◆ Aim of the exercise: Under this line are records; the part from the line containing "Jednotlivé LP z" through the line containing "Радиоуправляемые модели машин с" should be repeated exactly. Please exclude pictures.

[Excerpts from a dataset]
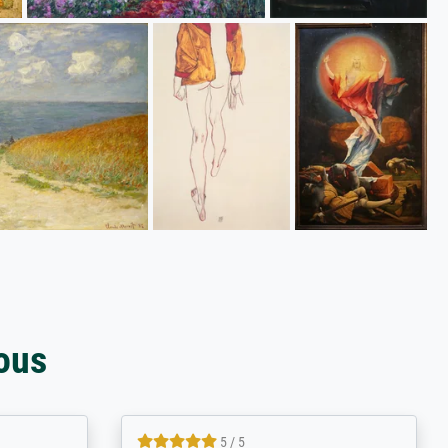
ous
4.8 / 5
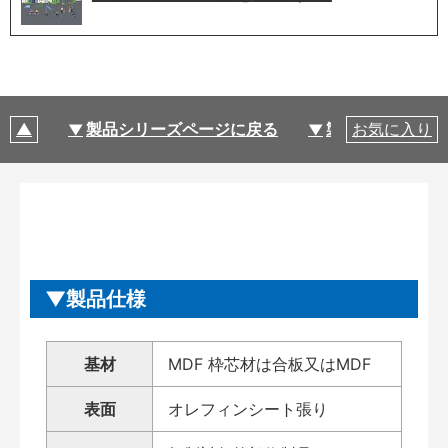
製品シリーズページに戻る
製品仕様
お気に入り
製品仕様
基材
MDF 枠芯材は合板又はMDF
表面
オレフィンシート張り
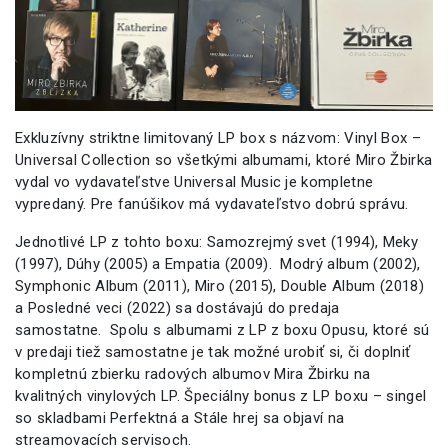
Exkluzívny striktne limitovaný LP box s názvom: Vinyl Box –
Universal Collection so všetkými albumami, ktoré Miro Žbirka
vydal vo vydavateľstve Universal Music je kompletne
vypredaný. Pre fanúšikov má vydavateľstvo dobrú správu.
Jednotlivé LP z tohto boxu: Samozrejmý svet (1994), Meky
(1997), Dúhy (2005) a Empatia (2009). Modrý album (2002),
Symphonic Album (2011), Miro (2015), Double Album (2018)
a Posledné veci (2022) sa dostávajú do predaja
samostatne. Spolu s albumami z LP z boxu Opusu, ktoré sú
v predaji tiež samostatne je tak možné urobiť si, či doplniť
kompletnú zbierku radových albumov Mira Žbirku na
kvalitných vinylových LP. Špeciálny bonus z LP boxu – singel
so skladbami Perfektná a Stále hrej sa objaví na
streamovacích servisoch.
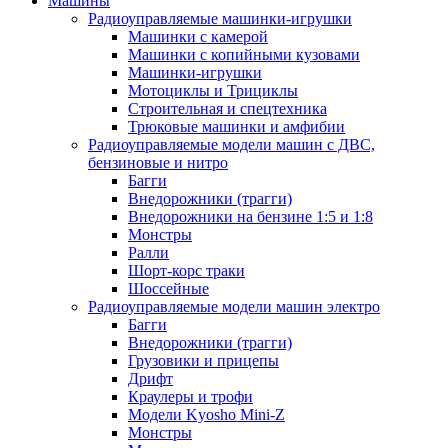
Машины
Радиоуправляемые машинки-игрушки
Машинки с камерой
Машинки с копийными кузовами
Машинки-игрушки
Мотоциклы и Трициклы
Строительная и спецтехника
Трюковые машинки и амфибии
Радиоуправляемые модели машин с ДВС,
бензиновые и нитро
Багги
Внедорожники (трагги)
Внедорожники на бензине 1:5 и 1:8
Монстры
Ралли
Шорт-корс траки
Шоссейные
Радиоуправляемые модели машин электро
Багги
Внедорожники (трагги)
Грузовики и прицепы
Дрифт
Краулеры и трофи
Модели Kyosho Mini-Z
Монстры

--

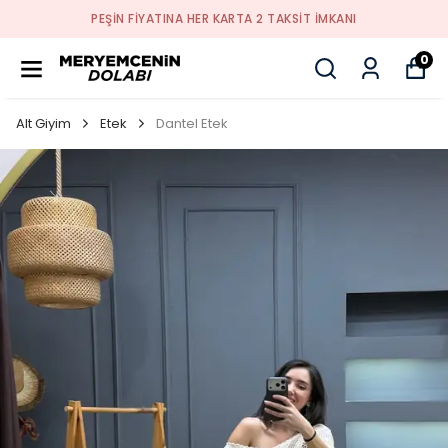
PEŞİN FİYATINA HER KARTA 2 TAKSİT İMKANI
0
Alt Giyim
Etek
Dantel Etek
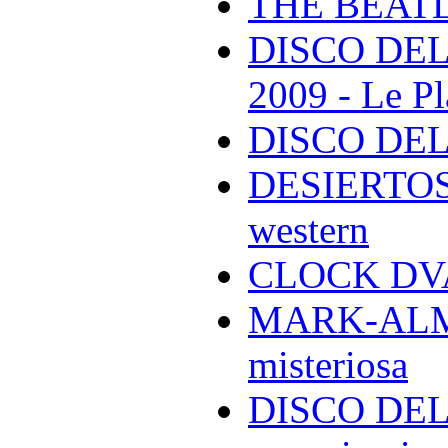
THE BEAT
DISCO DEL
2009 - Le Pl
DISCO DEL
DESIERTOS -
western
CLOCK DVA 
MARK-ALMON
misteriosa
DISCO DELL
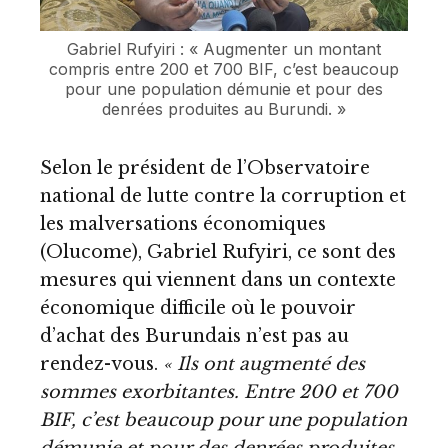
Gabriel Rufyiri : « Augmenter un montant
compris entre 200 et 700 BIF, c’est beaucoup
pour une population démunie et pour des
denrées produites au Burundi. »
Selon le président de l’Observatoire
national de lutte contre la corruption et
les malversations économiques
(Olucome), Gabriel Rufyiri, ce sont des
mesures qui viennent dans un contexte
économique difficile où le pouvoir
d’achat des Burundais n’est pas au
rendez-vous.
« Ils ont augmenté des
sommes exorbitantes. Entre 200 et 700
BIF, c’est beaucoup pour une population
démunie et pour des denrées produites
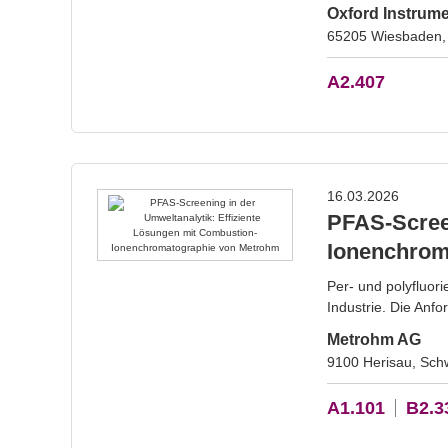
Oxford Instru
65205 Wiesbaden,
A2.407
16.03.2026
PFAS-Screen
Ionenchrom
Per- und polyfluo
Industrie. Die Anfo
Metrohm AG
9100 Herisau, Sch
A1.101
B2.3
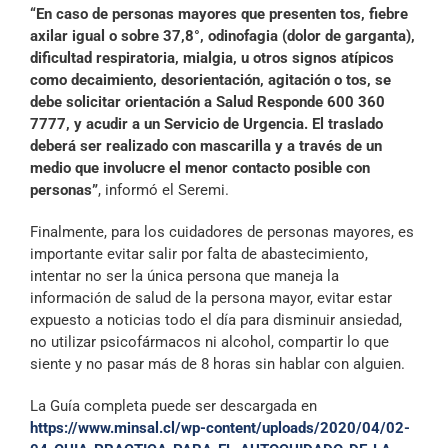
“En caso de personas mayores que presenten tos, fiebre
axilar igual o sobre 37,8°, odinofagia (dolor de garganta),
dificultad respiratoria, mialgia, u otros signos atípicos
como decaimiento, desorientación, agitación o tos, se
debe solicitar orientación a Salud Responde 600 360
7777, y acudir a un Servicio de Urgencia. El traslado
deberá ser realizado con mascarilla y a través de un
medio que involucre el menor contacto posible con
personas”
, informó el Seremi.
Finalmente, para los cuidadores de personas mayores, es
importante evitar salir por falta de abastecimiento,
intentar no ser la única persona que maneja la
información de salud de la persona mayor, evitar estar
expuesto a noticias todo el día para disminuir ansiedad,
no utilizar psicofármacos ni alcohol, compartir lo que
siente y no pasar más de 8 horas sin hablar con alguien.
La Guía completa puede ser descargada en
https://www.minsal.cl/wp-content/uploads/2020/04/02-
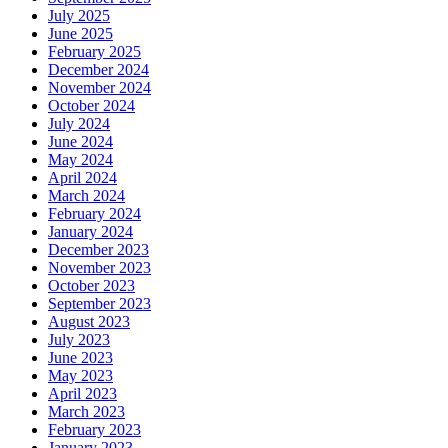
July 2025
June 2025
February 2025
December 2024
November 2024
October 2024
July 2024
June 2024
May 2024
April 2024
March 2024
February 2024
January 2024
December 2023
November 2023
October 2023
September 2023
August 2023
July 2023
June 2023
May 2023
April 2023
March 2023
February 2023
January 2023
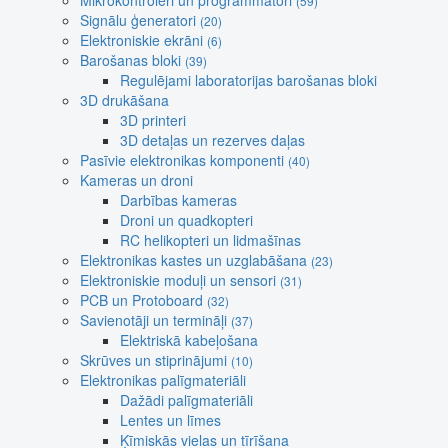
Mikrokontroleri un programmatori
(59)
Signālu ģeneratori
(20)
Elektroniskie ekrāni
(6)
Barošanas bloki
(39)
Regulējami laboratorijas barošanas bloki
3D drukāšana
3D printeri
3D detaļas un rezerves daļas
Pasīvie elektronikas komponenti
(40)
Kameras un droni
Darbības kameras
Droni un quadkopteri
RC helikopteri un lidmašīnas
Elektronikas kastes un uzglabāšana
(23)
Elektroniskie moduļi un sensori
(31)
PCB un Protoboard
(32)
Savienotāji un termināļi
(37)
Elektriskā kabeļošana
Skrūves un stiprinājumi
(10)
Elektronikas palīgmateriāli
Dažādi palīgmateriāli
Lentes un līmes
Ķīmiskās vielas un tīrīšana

◆ Answer box:
Jednotlivé LP z tohto boxu: Samozrejmý svet (1994), Meky
(1997), Dúhy (2005) a Empatia (2009). Modrý album (2002),
Symphonic Album (2011), Miro (2015), Double Album (2018)
a Posledné veci (2022) sa dostávajú do predaja
samostatne. Spolu s albumami z LP z boxu Opusu, ktoré sú
v predaji tiež samostatne je tak možné urobiť si, či doplniť
kompletnú zbierku radových albumov Mira Žbirku na
kvalitných vinylových LP. Špeciálny bonus z LP boxu – singel
so skladbami Perfektná a Stále hrej sa objaví na
streamovacích servisoch.
Машины
Радиоуправляемые машинки-игрушки
Машинки с камерой
Машинки с копийными кузовами
Машинки-игрушки
Мотоциклы и Трициклы
Строительная и спецтехника
Трюковые машинки и амфибии
Радиоуправляемые модели машин с ДВС,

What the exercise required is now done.